30 逝った人 残された人
30話 投稿しました。読んで頂けると嬉しいです。
この後は番外編書きますね。
よろしくお願い致します。
「えり子様!何故ここに……」
遠衛様は愕然としている。
「私はえりです。何故母上様の名前を知っているのです?」
「ああ、そうか……そうなのだな。
その姿も声も、まるでえり子様がそこにいるようだ……。
だから、だからこそ許せない!
えり子様はもういない!
花の盛りで! 先帝のせいだ!
えり子様は輝く美しい巫女様であったのに……」
「貴方はえり子様を思っていらしたのですね。
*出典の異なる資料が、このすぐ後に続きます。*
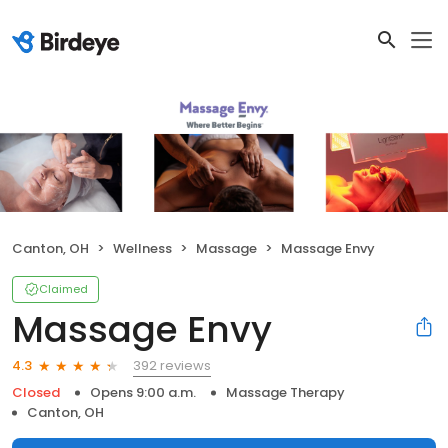
Canton, OH
Wellness
Massage
Massage Envy
Claimed
Massage Envy
392 reviews
4.3
Closed
Opens 9:00 a.m.
Massage Therapy
Canton, OH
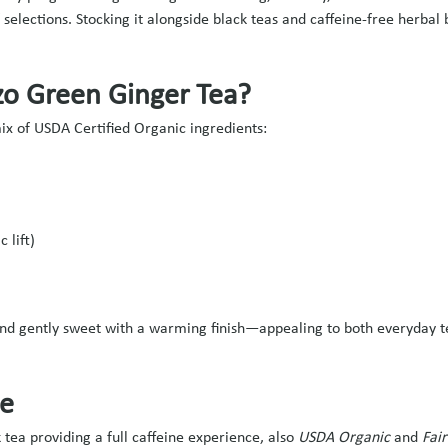
 selections. Stocking it alongside black teas and caffeine-free herb
zo Green Ginger Tea?
mix of USDA Certified Organic ingredients:
 lift)
 and gently sweet with a warming finish—appealing to both everyday t
ve
 tea providing a full caffeine experience, also
USDA Organic
and
Fair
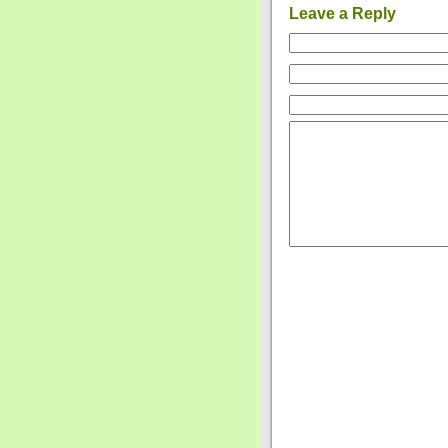
Leave a Reply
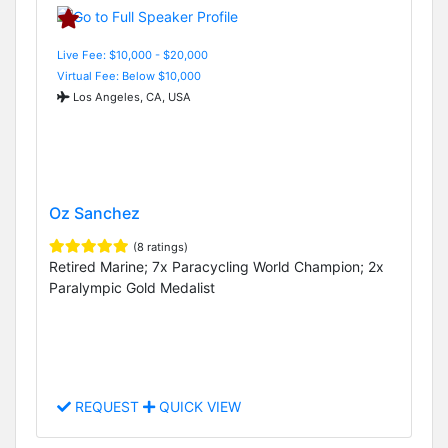
Live Fee: $10,000 - $20,000
Virtual Fee: Below $10,000
Los Angeles, CA, USA
Oz Sanchez
(8 ratings)
Retired Marine; 7x Paracycling World Champion; 2x
Paralympic Gold Medalist
REQUEST
QUICK VIEW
だが、先帝に奪われた……」
遠衛様は呟くように話す。
「孔ちゃん、いや孔様。私はただそっと見ているだけで良かったのだ。
巫女神楽を踊るえり子様は、まるで天女の様で……。
私はあの頃、何時もみていた。
皆に微笑む巫女のえり子様は、もういない。
せめて我が娘との子、玉川宮様に帝になって頂くのだ」
「お爺さま……何と悲しい。」
玉川宮様はそれを聞いて泣き出してしまわれた。
「えり子様は幸せだったぞ!
使役だった私が言うのだから!
巫女の時も幸せだったが、葵様とご一緒になられてからはもっとだ!何時も笑っておられたんだ……。
そして何よりもえり姫様を産みたい。理央、その後はよろしくと言われたのだ。だから絶対、絶対にっ! ううっ…」
「遠衛様、大切な人が先に逝くのは悲しい事でありんすね。前世夫に先立たれ、今は家族も亡くしたわっちは、痛いほど分かりますよ。ですが、その先、自分だけの思いを通そうとしてはなりません。
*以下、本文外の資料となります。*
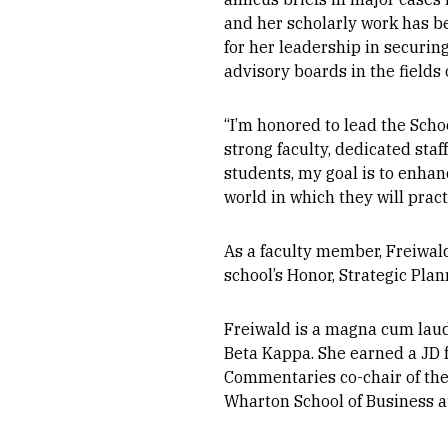
and her scholarly work has b
for her leadership in securin
advisory boards in the fields 
“I’m honored to lead the Schoo
strong faculty, dedicated st
students, my goal is to enha
world in which they will pract
As a faculty member, Freiwal
school’s Honor, Strategic Pla
Freiwald is a magna cum laud
Beta Kappa. She earned a JD
Commentaries co-chair of the
Wharton School of Business at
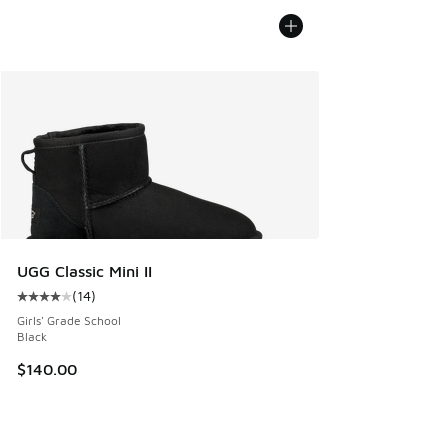
UGG Classic Mini II
(
14
)
Average customer rating - [4 out of 5 stars], 14 reviews
Girls' Grade School
Black
$140.00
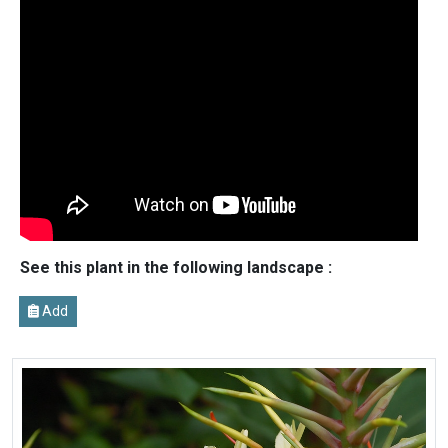
See this plant in the following landscape :
Add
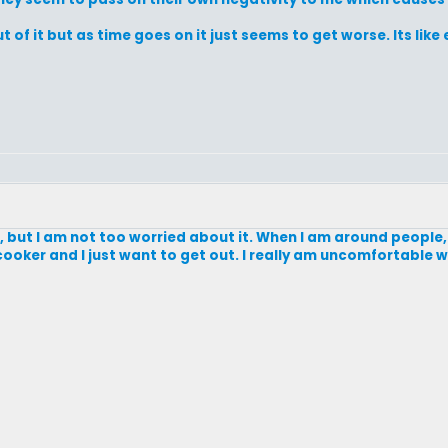
of it but as time goes on it just seems to get worse. Its like e
oo, but I am not too worried about it. When I am around people, 
re cooker and I just want to get out. I really am uncomfortable 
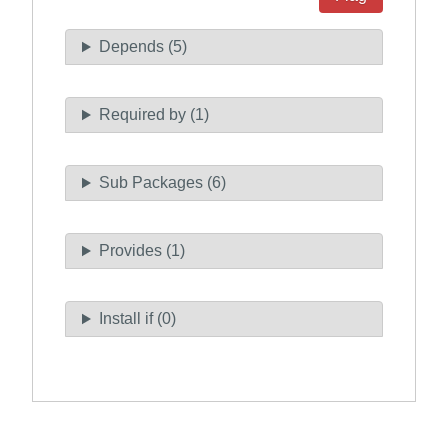
Depends (5)
Required by (1)
Sub Packages (6)
Provides (1)
Install if (0)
貴方は今、えり子様が大切に思っていた人、貴方を思っている人を、傷つけているではありませんか」
「そうだよ。あたし達も前世で先に人を見送るのがどれだけ辛いか分かってるよ。ねぇ、松江。」
「そうね友子。私もずっと泣いてた。
でもね逝った方もきっと願っているのよ。大切な人の幸せを。遠衛様、あなたの周りをよく見て」
見るとえり姫様や理央、玉川宮も泣いている。そしてまるちゃんも。
「えり姫様……」
「あんたさ、俺たちをあれほど可愛がってくれただろ? ちょっとだけ愛情の向け方を、間違えただけだよ。流石にチューは嫌だけどな。なぁ孔ちゃん」
「そうですね。貴方にはこれからも大切な役目があります。きっとえり子様もそれを望んでおられますよ。」
「うっ、ううっ。えり子様……」
「あのね、このおじちゃまは悪い人じゃ無いのよ」
と美桜。
雅も続けて話す。
「僕達がお家に来た時、餌だよって果物を切ってくれたのよ。ねッ!」
「あんた達はあの時の小鳥なのかい。何もかも見られていたんだな……」
遠衛様は気の抜けた様になった。
少し落ち着いてきたえり姫が言う。
「遠衛様、これからは母上様の代わりに、私と友達になってください」
「滅相もございません! えり姫様!
これからは、忘れ形見の姫様が幸せであればそれで良いのです」
「う〜ん、なら……私の推しになってください!
そして、団五郎様の推し活も、一緒にして下さい!」
えり姫は笑っている。
「はっ?えり姫様、推し活とはどの様な物ですか?」
「姫様!私も知りたいです。」
「まぁ、理央も。う〜んと、どう言いましょうか」
「ただその人の幸せを願い、応援したい、愛でたいと思う事。その人について、課金したりするその全ての行動。 う〜ん、遠衛様なら、えり子様への思い。
今なら、歌舞伎役者の後援者とでも言いましょうか。
因みに孔は松江様推しです」
「なんて尊い!!」松江は涙目だ。
「なら、儂は誰が何と言おうとえり姫様推しだ!」
「ふふ、私と団五郎様推しにもなってくださいね」
「えり姫様の御心のままに!」
そんな遠衛様に、玉川宮が口を開く。
「お爺さま、私と帝は硬い絆で結ばれているのですよ。私は弟として、帝を支えていきたいのです。手伝って頂けますか?」
「はい玉川宮様」
遠衛様は笑顔になった。
周りの皆も笑顔になっていた。
えり子様が望んでいた未来だった。